**INSTRUCTIONS FOR THE TASK**:
Exactly the lines from the one containing "thousands of potential buyers." through the end of the data below are to be reproduced, and nothing besides them.

(Stored items from a collection)
□ □ □ □

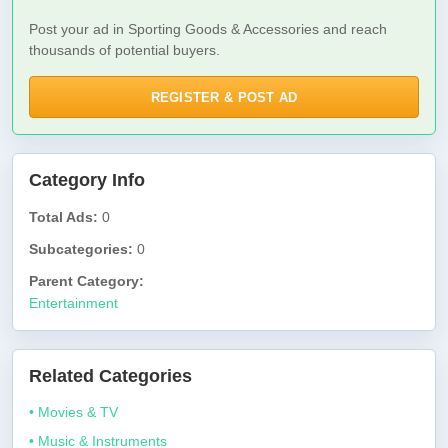
Post your ad in Sporting Goods & Accessories and reach
thousands of potential buyers.
REGISTER & POST AD
Category Info
Total Ads:
0
Subcategories:
0
Parent Category:
Entertainment
Related Categories
• Movies & TV
• Music & Instruments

□ □ □ □

**COMPLETED TASK**:
thousands of potential buyers.
REGISTER & POST AD
Category Info
Total Ads:
0
Subcategories:
0
Parent Category:
Entertainment
Related Categories
• Movies & TV
• Music & Instruments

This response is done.